**Task instructions**
Take the entries below and write them out exactly, with each picture removed.
::: Provided records :::
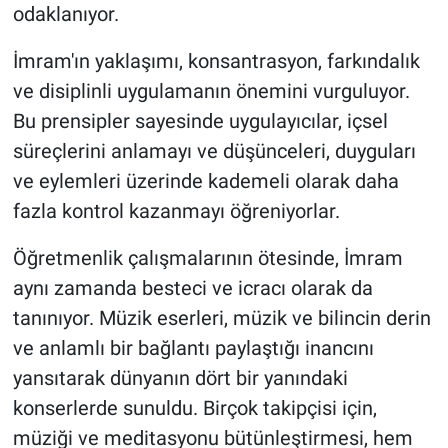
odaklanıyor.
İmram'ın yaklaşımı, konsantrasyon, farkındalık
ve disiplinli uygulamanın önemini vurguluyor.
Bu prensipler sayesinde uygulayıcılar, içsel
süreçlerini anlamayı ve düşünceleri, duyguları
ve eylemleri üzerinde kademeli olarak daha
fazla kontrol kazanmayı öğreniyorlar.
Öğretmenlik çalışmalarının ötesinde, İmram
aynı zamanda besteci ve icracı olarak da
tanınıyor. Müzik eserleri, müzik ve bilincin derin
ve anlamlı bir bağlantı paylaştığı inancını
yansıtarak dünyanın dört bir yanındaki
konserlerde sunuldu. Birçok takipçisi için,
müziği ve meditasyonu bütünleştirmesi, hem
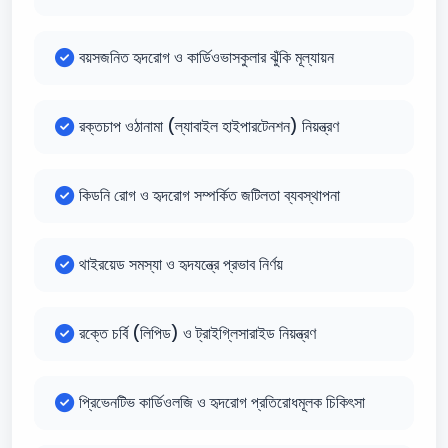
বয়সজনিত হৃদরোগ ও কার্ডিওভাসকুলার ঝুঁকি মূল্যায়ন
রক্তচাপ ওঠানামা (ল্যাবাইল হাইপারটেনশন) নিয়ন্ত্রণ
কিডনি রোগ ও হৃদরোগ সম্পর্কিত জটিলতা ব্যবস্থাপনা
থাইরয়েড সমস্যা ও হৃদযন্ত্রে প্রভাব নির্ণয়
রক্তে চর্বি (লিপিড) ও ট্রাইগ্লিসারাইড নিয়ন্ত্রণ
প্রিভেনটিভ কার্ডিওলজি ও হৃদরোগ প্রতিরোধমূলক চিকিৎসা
:::
**Result of this exercise**
odaklanıyor.
İmram'ın yaklaşımı, konsantrasyon, farkındalık
ve disiplinli uygulamanın önemini vurguluyor.
Bu prensipler sayesinde uygulayıcılar, içsel
süreçlerini anlamayı ve düşünceleri, duyguları
ve eylemleri üzerinde kademeli olarak daha
fazla kontrol kazanmayı öğreniyorlar.
Öğretmenlik çalışmalarının ötesinde, İmram
aynı zamanda besteci ve icracı olarak da
tanınıyor. Müzik eserleri, müzik ve bilincin derin
ve anlamlı bir bağlantı paylaştığı inancını
yansıtarak dünyanın dört bir yanındaki
konserlerde sunuldu. Birçok takipçisi için,
müziği ve meditasyonu bütünleştirmesi, hem
বয়সজনিত হৃদরোগ ও কার্ডিওভাসকুলার ঝুঁকি মূল্যায়ন
রক্তচাপ ওঠানামা (ল্যাবাইল হাইপারটেনশন) নিয়ন্ত্রণ
কিডনি রোগ ও হৃদরোগ সম্পর্কিত জটিলতা ব্যবস্থাপনা
থাইরয়েড সমস্যা ও হৃদযন্ত্রে প্রভাব নির্ণয়
রক্তে চর্বি (লিপিড) ও ট্রাইগ্লিসারাইড নিয়ন্ত্রণ
প্রিভেনটিভ কার্ডিওলজি ও হৃদরোগ প্রতিরোধমূলক চিকিৎসা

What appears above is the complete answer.